Effects of exogenous nerve growth factor upon sympathetic sprouting into the hippocampal formation.

Following septal denervation of the hippocampal formation, sympathetic fibers from a transplanted superior cervical ganglion will innervate hippocampal tissue in a topographically restricted manner. Previously, we have shown a strong correlation between the regions innervated by the sprouting sympathetic axons and the distribution of NGF immunoreactivity in the hippocampal formation, suggesting that a restricted availability of NGF trophic support may regulate the topography of innervation by the NGF-sensitive sympathetic fibers. It was possible, however, that other molecular cues were responsible for restricting neurite outgrowth to selected hippocampal regions. In the current investigation, this idea was explored by experimentally altering the distribution of hippocampal NGF using a continuous intraparenchymal infusion device. Our results indicate that some hippocampal regions, not innervated by sympathetic fibers in control animals, do become occupied when the necessary trophic factor is provided, suggesting that these regions already contained an appropriate substratum for sympathetic neurite outgrowth but lacked the necessary trophic stimulus.

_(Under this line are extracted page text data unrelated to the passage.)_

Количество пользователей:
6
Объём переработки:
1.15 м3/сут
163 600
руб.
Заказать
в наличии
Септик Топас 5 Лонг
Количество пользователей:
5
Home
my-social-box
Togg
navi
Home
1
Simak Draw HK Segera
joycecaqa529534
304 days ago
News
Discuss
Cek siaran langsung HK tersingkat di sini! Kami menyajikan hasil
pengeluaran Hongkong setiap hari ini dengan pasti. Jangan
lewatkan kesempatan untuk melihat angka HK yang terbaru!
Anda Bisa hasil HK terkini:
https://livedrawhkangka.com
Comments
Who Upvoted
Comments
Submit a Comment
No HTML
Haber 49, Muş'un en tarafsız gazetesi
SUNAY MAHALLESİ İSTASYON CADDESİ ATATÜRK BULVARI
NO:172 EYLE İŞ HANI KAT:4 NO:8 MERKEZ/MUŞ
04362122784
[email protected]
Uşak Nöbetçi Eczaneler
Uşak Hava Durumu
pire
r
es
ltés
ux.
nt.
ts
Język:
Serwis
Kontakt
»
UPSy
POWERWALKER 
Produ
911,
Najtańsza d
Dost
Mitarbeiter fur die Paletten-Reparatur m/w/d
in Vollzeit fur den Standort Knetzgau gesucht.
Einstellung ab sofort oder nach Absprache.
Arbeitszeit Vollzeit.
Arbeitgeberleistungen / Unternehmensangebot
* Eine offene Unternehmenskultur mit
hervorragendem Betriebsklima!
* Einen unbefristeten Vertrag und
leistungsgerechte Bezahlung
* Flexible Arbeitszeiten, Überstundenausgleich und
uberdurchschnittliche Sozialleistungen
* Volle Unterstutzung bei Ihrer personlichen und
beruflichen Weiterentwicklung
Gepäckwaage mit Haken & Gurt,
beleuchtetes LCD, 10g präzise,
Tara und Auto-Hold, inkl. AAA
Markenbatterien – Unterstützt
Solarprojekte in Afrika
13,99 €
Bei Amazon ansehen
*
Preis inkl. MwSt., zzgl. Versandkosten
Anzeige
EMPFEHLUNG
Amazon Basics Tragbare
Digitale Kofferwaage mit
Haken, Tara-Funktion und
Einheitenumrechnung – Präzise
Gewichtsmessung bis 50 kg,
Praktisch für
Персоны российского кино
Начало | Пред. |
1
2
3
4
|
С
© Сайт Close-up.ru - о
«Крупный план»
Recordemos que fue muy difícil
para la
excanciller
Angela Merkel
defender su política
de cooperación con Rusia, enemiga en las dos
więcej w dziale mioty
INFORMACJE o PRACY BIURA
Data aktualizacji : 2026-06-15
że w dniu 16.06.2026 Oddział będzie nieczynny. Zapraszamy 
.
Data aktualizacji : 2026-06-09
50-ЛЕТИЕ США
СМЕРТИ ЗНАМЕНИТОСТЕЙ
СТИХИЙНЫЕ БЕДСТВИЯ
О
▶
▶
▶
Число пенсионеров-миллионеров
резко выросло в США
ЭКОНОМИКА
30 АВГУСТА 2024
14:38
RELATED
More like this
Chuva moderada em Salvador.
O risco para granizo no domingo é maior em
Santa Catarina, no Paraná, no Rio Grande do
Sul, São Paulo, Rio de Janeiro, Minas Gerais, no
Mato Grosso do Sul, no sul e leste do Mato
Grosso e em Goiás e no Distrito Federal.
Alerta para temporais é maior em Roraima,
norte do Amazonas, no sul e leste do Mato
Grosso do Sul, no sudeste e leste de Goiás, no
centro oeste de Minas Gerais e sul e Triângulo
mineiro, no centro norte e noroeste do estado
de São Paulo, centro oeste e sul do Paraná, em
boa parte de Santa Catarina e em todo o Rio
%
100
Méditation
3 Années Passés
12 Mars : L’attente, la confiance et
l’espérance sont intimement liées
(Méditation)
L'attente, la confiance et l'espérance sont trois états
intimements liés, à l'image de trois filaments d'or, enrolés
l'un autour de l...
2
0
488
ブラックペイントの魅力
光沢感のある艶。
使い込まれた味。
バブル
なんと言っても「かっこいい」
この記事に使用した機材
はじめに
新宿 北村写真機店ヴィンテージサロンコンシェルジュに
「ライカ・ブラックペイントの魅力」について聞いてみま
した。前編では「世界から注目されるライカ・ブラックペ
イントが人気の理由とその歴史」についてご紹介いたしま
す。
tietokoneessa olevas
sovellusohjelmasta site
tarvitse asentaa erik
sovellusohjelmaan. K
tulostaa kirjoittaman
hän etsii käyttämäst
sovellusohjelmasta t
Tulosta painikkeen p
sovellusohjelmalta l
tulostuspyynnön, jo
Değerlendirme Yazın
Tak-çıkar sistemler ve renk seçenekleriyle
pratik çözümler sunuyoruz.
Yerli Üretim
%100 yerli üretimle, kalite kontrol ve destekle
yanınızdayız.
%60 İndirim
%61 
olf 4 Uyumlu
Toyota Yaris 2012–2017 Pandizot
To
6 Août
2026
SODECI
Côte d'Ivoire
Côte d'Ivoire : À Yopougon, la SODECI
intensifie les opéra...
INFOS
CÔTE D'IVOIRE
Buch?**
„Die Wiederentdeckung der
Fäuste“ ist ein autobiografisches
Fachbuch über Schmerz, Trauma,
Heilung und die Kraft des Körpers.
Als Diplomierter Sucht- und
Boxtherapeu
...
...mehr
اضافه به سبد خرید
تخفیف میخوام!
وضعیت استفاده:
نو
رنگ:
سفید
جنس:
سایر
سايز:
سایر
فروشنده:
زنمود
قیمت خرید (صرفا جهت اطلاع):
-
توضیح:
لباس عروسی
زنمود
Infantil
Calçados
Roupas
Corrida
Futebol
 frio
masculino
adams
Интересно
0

Other regions, however, did not become innervated even though infused NGF was verifiably present in them. Together, these findings propose that a spatial restriction of NGF may be a crucial molecular mechanism for controlling the distribution of sprouting NGF-sensitive sympathetic fibers but that other endogenous signals may regulate NGF's ability to stimulate local terminal sprouting. The data are also consistent with the idea that a limited availability of endogenous NGF is regulating both the density of sympathetic innervation into the hippocampal formation and the extent of neuronal survival within the transplanted ganglion.